He made the comment in an exclusive interview with 1News Pacific Correspondent Barbara Dreaver.

Fiji’s new Government is facing the task of dismantling policies and in a country that’s had 16 years of first military and then authoritarian rule.

So far former Prime Minister Frank Bainimarama has been suspended for three years for sedition and insulting the President.

The former Attorney General Aiyaz Sayed Khaiyum has lost his seat due to taking up a different public post, the Police Commissioner Sitiveni Qiliho and head of Prisons Francis Keen have been suspended and top figures in Fiji Broadcasting Corporation investigated and the Board replaced.

“Most of it has to be unravelled for us to be able to get Fiji back on even keel and move it forward it is not easy it is difficult,” Rabuka said.
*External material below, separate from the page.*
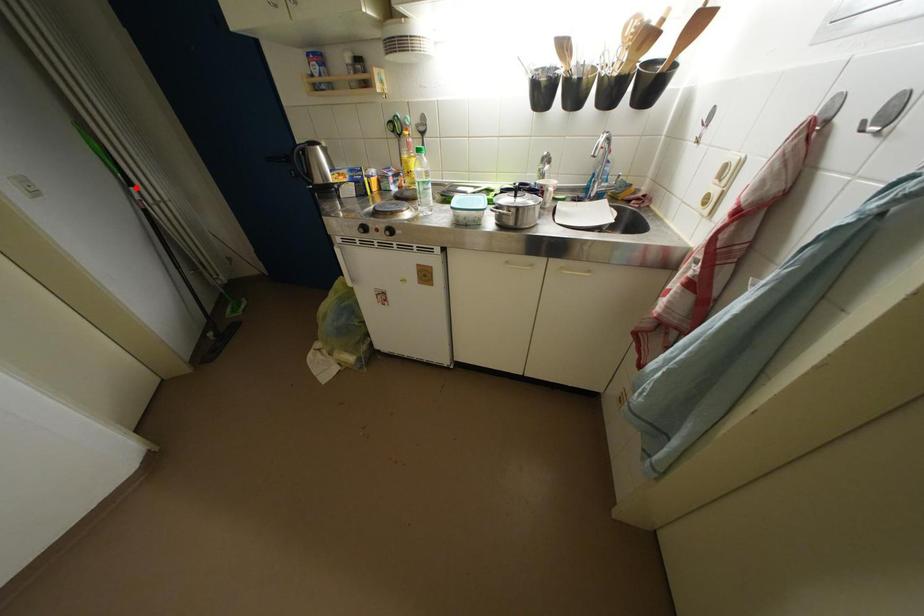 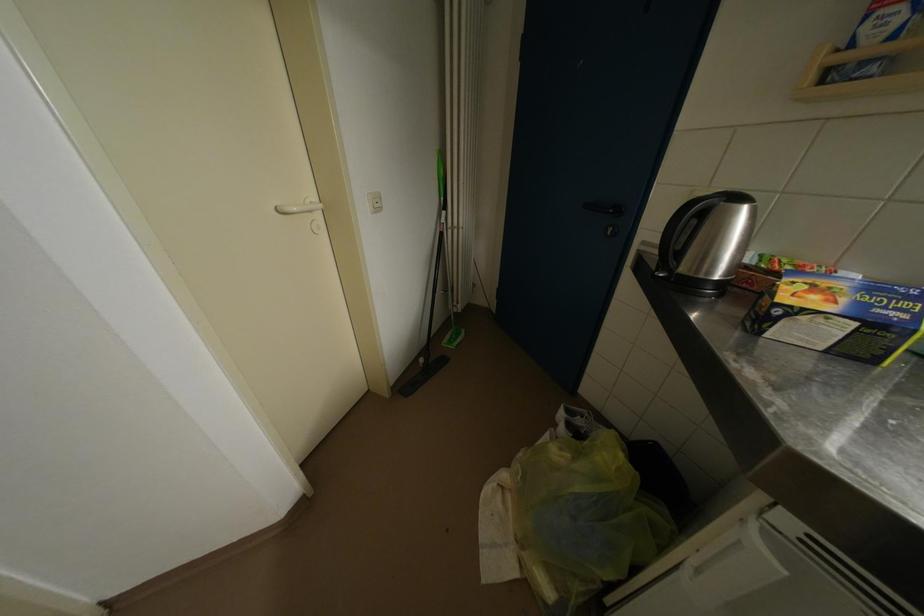 In the second image, find the point that corresponds to the highlighted location in the first image.

(451, 211)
Professor Steven Ratuva, who runs the Macmillan Brown Centre at Canterbury University, says politics in Fiji is often unpredictable and quite fluid.

“There was a lot of nepotism a lot of patriotism and bad governance taking place and this is just being unearthed it will take a bit of time for that to unfold,” he says.

Rabuka told Q + A that he must suspect there will be elements that deliberately try to destabilise his coalition but he has political support and a good relationship with the military.

While his last two months in office have been action packed, its clear there is more to come.